Chciałbym zostać dobrze zrozumianym – nie proponuję wyrzeczenia się dziedzictwa, jakim jest obowiązujący hymn. Doceniam jego znaczenie dla rodzimej historii, gdy przez wieki wyrażał tęsknotę i nadzieję milionów Polaków na odzyskanie wolności, pozwalając im zachować wiarę nawet w najtrudniejszych chwilach – w trakcie zaborów, powstań, wojen i okupacji. Józef Wybicki napisał dzieło niewątpliwie ponadczasowe, lecz ten fakt nie powinien przesłonić konstatacji, że potencjał „Mazurka Dąbrowskiego” wyczerpał się w IIIRP. Nie jesteśmy już wszak jeńcami wojennymi na obcej ziemi, z których sformowano Legiony, mające dopiero przed sobą nierówny bój wyzwoleńczy.
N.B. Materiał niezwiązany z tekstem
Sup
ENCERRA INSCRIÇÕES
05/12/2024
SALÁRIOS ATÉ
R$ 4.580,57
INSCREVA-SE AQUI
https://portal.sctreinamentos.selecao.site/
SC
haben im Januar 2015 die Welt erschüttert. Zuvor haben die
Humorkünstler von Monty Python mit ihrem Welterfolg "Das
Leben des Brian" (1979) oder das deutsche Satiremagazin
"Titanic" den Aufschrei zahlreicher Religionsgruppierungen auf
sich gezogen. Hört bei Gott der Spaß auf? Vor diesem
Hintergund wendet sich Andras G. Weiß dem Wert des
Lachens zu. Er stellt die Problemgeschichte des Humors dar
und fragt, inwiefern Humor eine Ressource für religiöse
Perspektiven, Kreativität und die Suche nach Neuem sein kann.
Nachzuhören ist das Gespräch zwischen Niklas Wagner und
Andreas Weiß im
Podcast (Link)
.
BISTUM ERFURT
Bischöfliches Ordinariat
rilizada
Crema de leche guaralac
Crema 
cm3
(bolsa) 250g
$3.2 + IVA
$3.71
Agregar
Egzystencja w systemie demokratycznym, w okresie relatywnego spokoju, siłą rzeczy obarcza nas troskami odmiennymi od problemów naszych przodków. Krzepiąca skądinąd refleksja, że „jeszcze Polska nie zginęła, kiedy my żyjemy” słusznie przypomina byśmy potrafili cenić błogosławiony stan obecny, aczkolwiek zdewaluowane recepty na wzrost morale typu „z szablą odbierzemy” znajdują rację bytu już chyba tylko na imprezach sportowych.
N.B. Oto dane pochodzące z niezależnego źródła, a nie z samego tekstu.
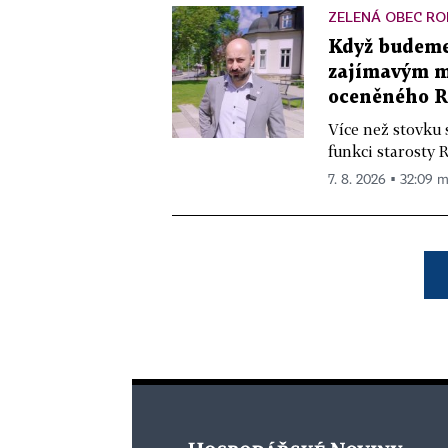
ZELENÁ OBEC RO
Když budeme 
zajímavým mě
oceněného R
Více než stovku 
funkci starosty 
7. 8. 2026 ▪ 32:09 m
Albo Bonaparte, który dał przykład „jak zwyciężać mamy”, ale w ostatecznym rozrachunku nie powinien być jednak wzorem do naśladowania, o czym autor tekstu Pieśni Legionów Polskich sam jeszcze zdążył się przekonać przed śmiercią. Przypuszczam, że gdyby Józef Wybicki znalazł się w teraźniejszości sam by zmienił przesłanie Mazurka lub z radością napisał zupełnie nowy hymn – tym razem przeznaczony dla całego narodu, nie tylko zewnętrznej jego części (drzwi do kraju stoją dziś otworem przed ewentualnymi repatriantami, częstokroć dobrowolnie wybierającymi emigrację). Owszem, kluczową sprawą nadal jest zjednoczenie Polaków, niemniej realizacja tego celu nie wymaga już przepraw przez rzeki i morza. Współczesne przeszkody mają charakter stricte mentalny, toteż należy z inną pieśnią na ustach kroczyć ku przyszłości. Dotychczasowa wypełniła swoje przeznaczenie; dynamiczna ludowa melodia domaga się teraz świeższej interpretacji.
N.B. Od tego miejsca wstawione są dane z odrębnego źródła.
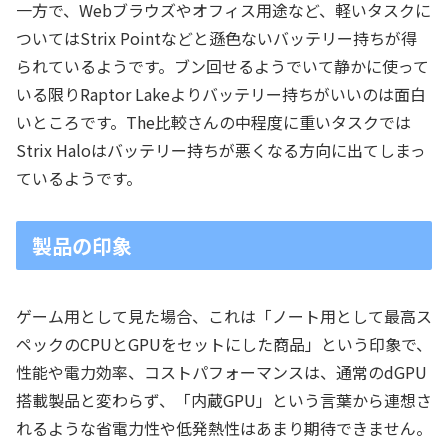
一方で、Webブラウズやオフィス用途など、軽いタスクに
ついてはStrix Pointなどと遜色ないバッテリー持ちが得
られているようです。ブン回せるようでいて静かに使って
いる限りRaptor Lakeよりバッテリー持ちがいいのは面白
いところです。The比較さんの中程度に重いタスクでは
Strix Haloはバッテリー持ちが悪くなる方向に出てしまっ
ているようです。
製品の印象
ゲーム用として見た場合、これは「ノート用として最高ス
ペックのCPUとGPUをセットにした商品」という印象で、
性能や電力効率、コストパフォーマンスは、通常のdGPU
搭載製品と変わらず、「内蔵GPU」という言葉から連想さ
れるような省電力性や低発熱性はあまり期待できません。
Z pewnością będzie nie lada wyzwaniem pogodzenie jej ze słowami, które by mogły zadowolić wszystkich, bo nie wystarczy tylko „dobra zamiana” tytułowego generała na innego wodza. Musimy jednak spróbować, jeśli alternatywą dla nowej syntezy jest upiorne widmo wtórnej aktualności "Mazurka Dąbrowskiego"; powrót czasów, kiedy wyłącznie fakt uporczywego, wbrew wszelkim okolicznościom, istnienia Polaków był jedynym dla ojczyzny pocieszeniem.